What should I be for Purim?

Last year I was the color blue. In theory, anyway- the people I delivered gift baskets to told me I looked like a corpse.

What should I dress up as this year?

What are the basic standards for Purim costumes? I assume there are some things that would be considered in poor taste or forbidden.

Would you mind explaining to this clueless goy how Purim is celebrated? In particular, what specifically is the purpose of dressing up? All I know about the holiday is what is recorded in Est(h)er.

If the rationale is anything like Halloween, and you want something with geek cred, I’d suggest looking at the Halloween costumes in the Homestar Runner universe. They’ve got some pretty esoteric references, and, to me, part of the fun of dressing up is making people guess what you are. And hopefully there are some that would not be forbidden.

Purim is celebrated with costumes, games of chance, and drinking, if you are of age to do so. Gift baskets of sweets may be exchanged. Hametashen cookies are baked and devoured.

The “traditional” costumes are the story characters from the Purim story, like Esther and King Ahasverus. (Vashti REPRESENT!).
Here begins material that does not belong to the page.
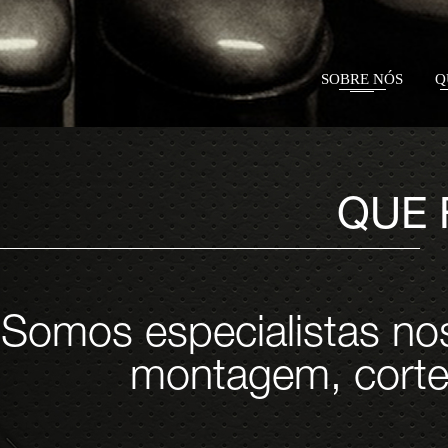
SOBRE NÓS
Q
QUE
Somos especialistas no
montagem, corte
Hmmm, I do like conceptual costumes. I gotta think.

Hmm, what to dress up as for a Jewish dress-up holiday. Well, I’d have to recommend the most famous Jew of all–Jebus H. Christ himself!
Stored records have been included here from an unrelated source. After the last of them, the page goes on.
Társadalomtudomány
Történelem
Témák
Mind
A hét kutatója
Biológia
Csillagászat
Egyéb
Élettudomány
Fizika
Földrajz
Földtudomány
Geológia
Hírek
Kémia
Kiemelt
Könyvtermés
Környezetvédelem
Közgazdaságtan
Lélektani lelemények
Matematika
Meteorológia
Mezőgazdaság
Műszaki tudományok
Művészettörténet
Well, that or Hitler–a little comedy never hurt anyone.

Like what Hello Again said. Basically, Purim is a holiday for goofing off, so one of the traditions is that people dress up.

I don’t have any costumes on hand, I was just wondering if there was something clever I could make from facepaint and colorful scarves, or something.
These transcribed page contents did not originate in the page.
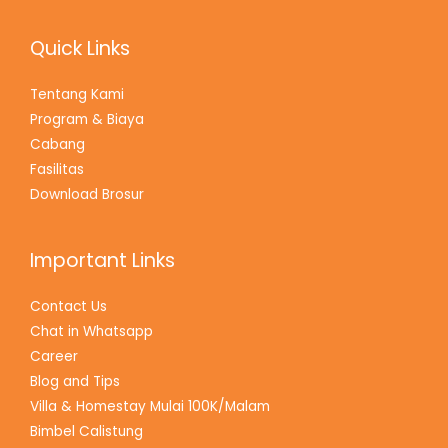
Quick Links
Tentang Kami
Program & Biaya
Cabang
Fasilitas
Download Brosur
Important Links
Contact Us
Chat in Whatsapp
Career
Blog and Tips
Villa & Homestay Mulai 100K/Malam
Bimbel Calistung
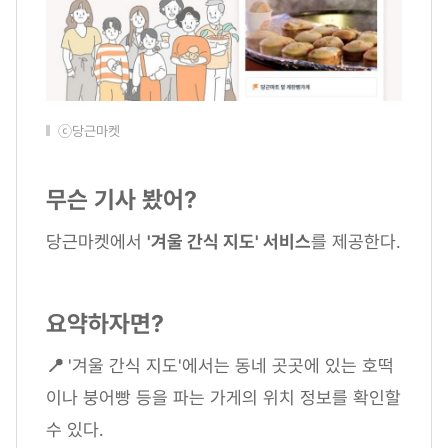
ⓒ당근마켓
무슨 기사 봤어?
당근마켓에서
'겨울 간식 지도' 서비스
를 제공한다.
요약하자면?
📍
'겨울 간식 지도'에서는 동네 곳곳에 있는 호떡
이나 붕어빵 등을 파는 가게의 위치 정보를 확인할
수 있다.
How about, like a sunset, with all the colorful scarves, and your face is the sun?

Scent yourself like patchouli, dress in red and do your make up so you look permanently angry.

You’ll be incensed.

That would be a good idea, if almost all my scarves weren’t blue/green/purple. Maybe I could recommend it to someone else.

For the record, I also have a coil of copper wire. And cardboard. And a kitschy belly-dancerish hat from Turkey, but I’ve worn it for the past two or three years in a row.

No probs. You’re the ocean at night, and your face is the moon.

that is so cool!

May I suggest some inspiration?

Rand Rover, don’t shit all over this thread. It’s not funny, and your implication is uncalled for.

Ellen Cherry
MPSIMS Moderator

I just might. When I get back home I’ll take an inventory.

For a school party, my son’s friend is going as Haman, and my son is going as his psychoanalyst (“Hmm, so where do you think this irrational hatred of Jews comes from? It’s your mother, isn’t it…”)

He made up business cards, has a clipboard with probing questions - my child certainly has a different way of thinking… :slight_smile:

The funniest Purim costume I ever saw was Haman’s ear.

This kid in my Hebrew School took a bedsheet or something, drew a giant ear on it, cut a hole for his head and wore it. It was hilarious.

You could use the wite to make a big loop from shoulder to shoulder and hang the blue and green scarves from it. Then you could be a fish in the sea or a mermaid.
I’m not sure if more copper wire to be a dangly hook would be funny or not.

Update: I borrowed some of my mom’s scarves to be the sun. In theory, anyway. No one has any idea what the heck I’m suppose to be (“A jester? A tree in autumn? A character from Avatar?”), which is very fun to watch.